Timing diagram of the left arm motion parameters
The problem of movement quality assessment, which is the assessment of the level of performance of a player in accomplishing a given task, is of great significance in the fields of sports, medicine, and teaching. For example, in a sport, the performance of dancers is given by experts who have been trained for many years in the respective field based on the athletic performance of the players, but without the on-site evaluation by these experts, the dancers would not be able to get feedback to improve their performance.

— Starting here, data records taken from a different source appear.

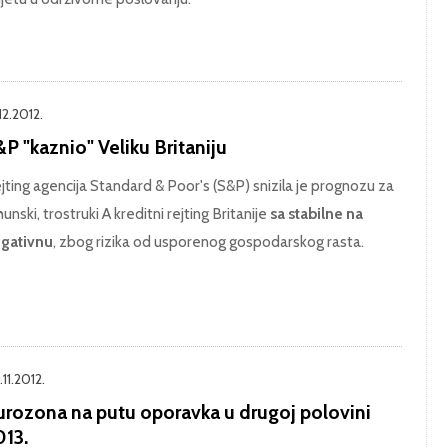
12.2012.
P "kaznio" Veliku Britaniju
jting agencija Standard & Poor's (S&P) snizila je prognozu za
hunski, trostruki A kreditni rejting Britanije
sa stabilne na
gativnu
, zbog rizika od usporenog gospodarskog rasta.
11.2012.
urozona na putu oporavka u drugoj polovini
013.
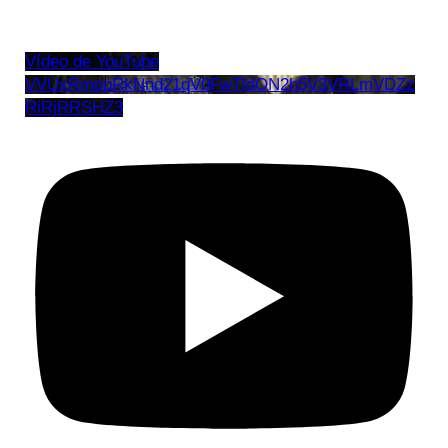
Vídeo de YouTube
VVUxRmppRkNnd21qV0FwTldON2h5V3VRLmVDZz
RiRjRRSHZ3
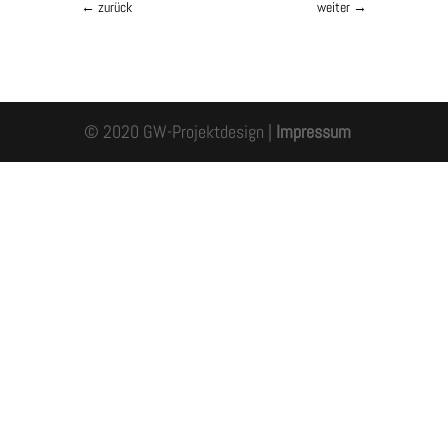
←
zurück
weiter
→
© 2020 GW-Projektdesign |
Impressum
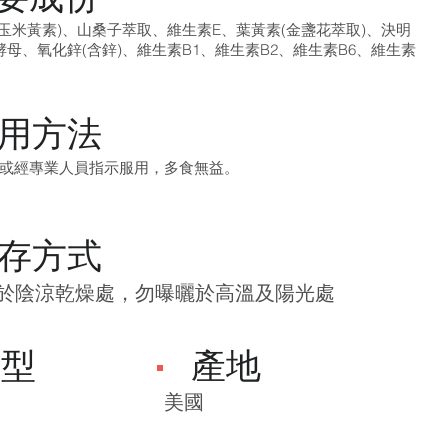
含玉米黃素)、山桑子萃取、維生素E、葉黃素(金盞花萃取)、決明
母、氧化鋅(含鋅)、維生素B1、維生素B2、維生素B6、維生素
用方法
或經專業人員指示服用，多食無益。
存方式
放於陰涼乾燥處，勿曝曬於高溫及陽光處
劑型
產地
美國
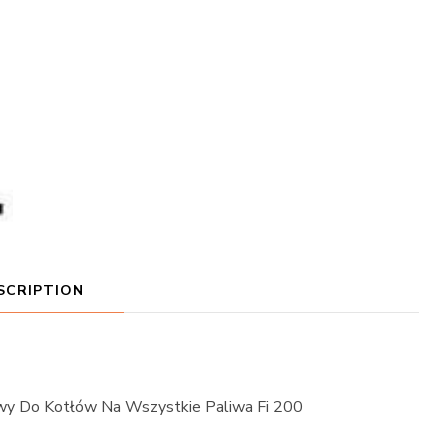
SCRIPTION
owy Do Kotłów Na Wszystkie Paliwa Fi 200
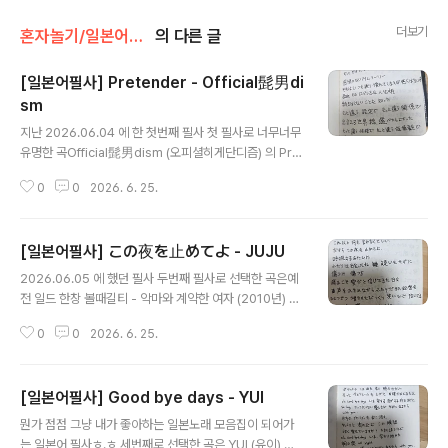
더보기
혼자놀기/일본어필사
의 다른 글
[일본어필사] Pretender - Official髭男di
sm
글 내용
지난 2026.06.04 에 한 첫번째 필사 첫 필사로 너무너무
유명한 곡Official髭男dism (오피셜히게단디즘) 의 Pret
ender 로 선택했다 https://www.youtube.com/watc
0
0
2026. 6. 25.
h?v=TQ8WlA2GXbk[가사] 君とのラブストーリー
それは予想通りいざ始まればひとり芝居だずっとそ
ばにいたって結局ただの観客だ感情のないアイムソ
[일본어필사] この夜を止めてよ - JUJU
ーリーそれはいつも通り慣れてしまえば悪くはない
글 내용
けど君とのロマンスは人生柄続きはしないことを知
2026.06.05 에 했던 필사 두번째 필사로 선택한 곡은예
ったもっと違う設定でもっと違う関係で出会える
전 일드 한창 볼때길티 - 악마와 계약한 여자 (2010년) O
世界線選べたらよかったもっと違う性格でもっと違
ST 에 수록되었던 곡이다JUJU 의 この夜を止めてよ노
う価値観で愛を伝えられたらいいなそう願っても無
0
0
2026. 6. 25.
래 좋아서 엄청엄청 들었던 기억이 있던 곡이라 생각나서
駄だからグッバイ君の運命のヒトは僕じゃない辛い
선택했다 길티 악마와 계약한 여자편성일본 후지TV 201
けど否めないでも離れ難いのさその髪に触れただけ
0.10.12. ~ 2010.12.21. 11부작 https://www.youtub
で痛いや いやでも甘いな いやいやグッバイそれじゃ
[일본어필사] Good bye days - YUI
e.com/watch?v=SeN_abzRnkI [가사]「愛してる」っ
僕にとって君は何？答えは分からない分かりたく
글 내용
ていうあなたの言葉は「さよなら」よりも哀しいこれ
뭔가 점점 그냥 내가 좋아하는 일본노래 모음집이 되어가
も..
以上 何も言わなくていいだから この夜を止めてよ
는 일본어 필사ㅎ.ㅎ 세번째로 선택한 곡은 YUI (유이) 의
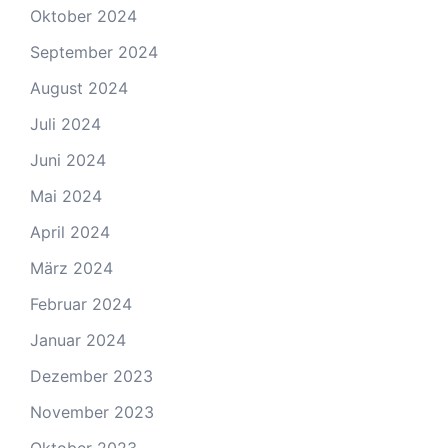
Oktober 2024
September 2024
August 2024
Juli 2024
Juni 2024
Mai 2024
April 2024
März 2024
Februar 2024
Januar 2024
Dezember 2023
November 2023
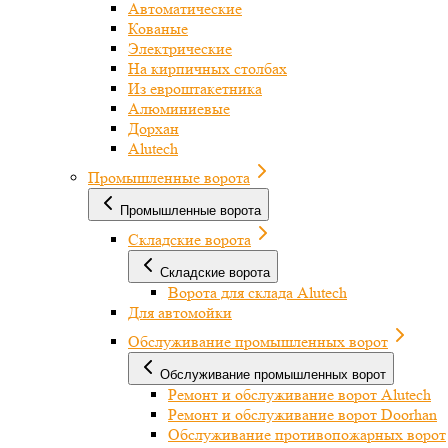
Автоматические
Кованые
Электрические
На кирпичных столбах
Из евроштакетника
Алюминиевые
Дорхан
Alutech
Промышленные ворота
Промышленные ворота
Складские ворота
Складские ворота
Ворота для склада Alutech
Для автомойки
Обслуживание промышленных ворот
Обслуживание промышленных ворот
Ремонт и обслуживание ворот Alutech
Ремонт и обслуживание ворот Doorhan
Обслуживание противопожарных ворот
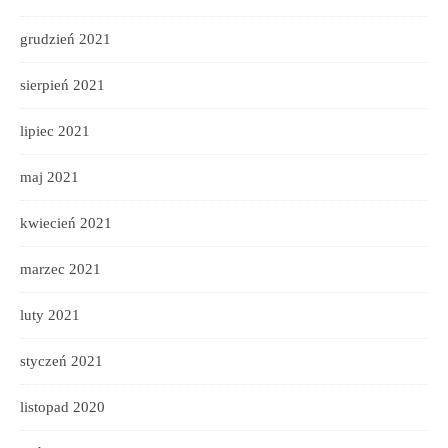
grudzień 2021
sierpień 2021
lipiec 2021
maj 2021
kwiecień 2021
marzec 2021
luty 2021
styczeń 2021
listopad 2020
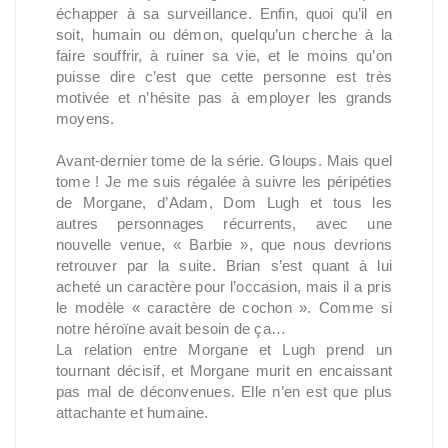
échapper à sa surveillance. Enfin, quoi qu’il en
soit, humain ou démon, quelqu’un cherche à la
faire souffrir, à ruiner sa vie, et le moins qu’on
puisse dire c’est que cette personne est très
motivée et n’hésite pas à employer les grands
moyens.
Avant-dernier tome de la série. Gloups. Mais quel
tome ! Je me suis régalée à suivre les péripéties
de Morgane, d’Adam, Dom Lugh et tous les
autres personnages récurrents, avec une
nouvelle venue, « Barbie », que nous devrions
retrouver par la suite. Brian s’est quant à lui
acheté un caractère pour l’occasion, mais il a pris
le modèle « caractère de cochon ». Comme si
notre héroïne avait besoin de ça…
La relation entre Morgane et Lugh prend un
tournant décisif, et Morgane murit en encaissant
pas mal de déconvenues. Elle n’en est que plus
attachante et humaine.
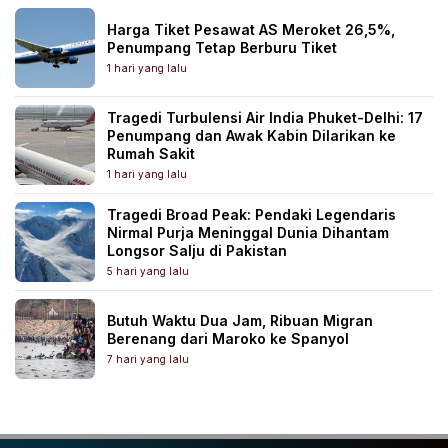
Harga Tiket Pesawat AS Meroket 26,5%,
Penumpang Tetap Berburu Tiket
1 hari yang lalu
Tragedi Turbulensi Air India Phuket-Delhi: 17
Penumpang dan Awak Kabin Dilarikan ke
Rumah Sakit
1 hari yang lalu
Tragedi Broad Peak: Pendaki Legendaris
Nirmal Purja Meninggal Dunia Dihantam
Longsor Salju di Pakistan
5 hari yang lalu
Butuh Waktu Dua Jam, Ribuan Migran
Berenang dari Maroko ke Spanyol
7 hari yang lalu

Therefore, there will be a need to create an automatic assessment tool to automatically assess the quality of the movements performed by the dancers.
In this paper, the GL-Compound method is used to represent the movement of each region of the body using global parameters in combination with local parameters, and the scoring results are shown in Fig. 5, where the line graphs show the attention of the high-quality score features of the branches of the dynamic flow of a sample, and for the convenience of the presentation only 32 of the 256 segments of the attention are selected for the plots, which show the two high-attention segments and two low attention segments, the length of the segments is 16 frames, in order to facilitate the display only 8 frames are shown in the figure.

Qualitative research on mass fraction decoupling module
According to the model design of this thesis, when a clip has a high similarity score of dance movements, it means that the clip shows movements that have a positive effect on the quality score, e.g., the contestant in the image clip from 50 to 100 frames completed a good Freeze movement with perfect body control, and thus received a high score, up to 0.94. The contestant in the image clip from 120 to 150 frames did not complete the movement, and their body posture was not perfect. movement was not completed and the control of the body posture was poor, thus receiving a lower score, as low as 0.17, and the clip represented by 225~250 in which the contestant only performed a turn, thus receiving a lower score for the calculation of the similarity of the dance movement.
In this paper, dance movement images are captured by an industrial camera, followed by the classification of human movements using the CTC segmentation method. The recognition of human posture is realized by the human skeletal model. The GL-Compound method is introduced to calculate the similarity matching sequence between the skeleton joint point sequences of human gestures to complete the quantitative analysis of the accuracy and completion of the dance learner’s movements. After analyzing, it can be seen that the human dance posture detection methods proposed in this paper have a good detection effect with their intersection and concordance ratios exceeding 0.85. And the advantage of detection accuracy is significant for dance movements with more lower body movements. Using the method of GL-Compound similarity calculation matching, the dance movement posture of the human body is precisely analyzed to obtain the effective difference of human body movement, which provides theoretical support for the scientific training of dance.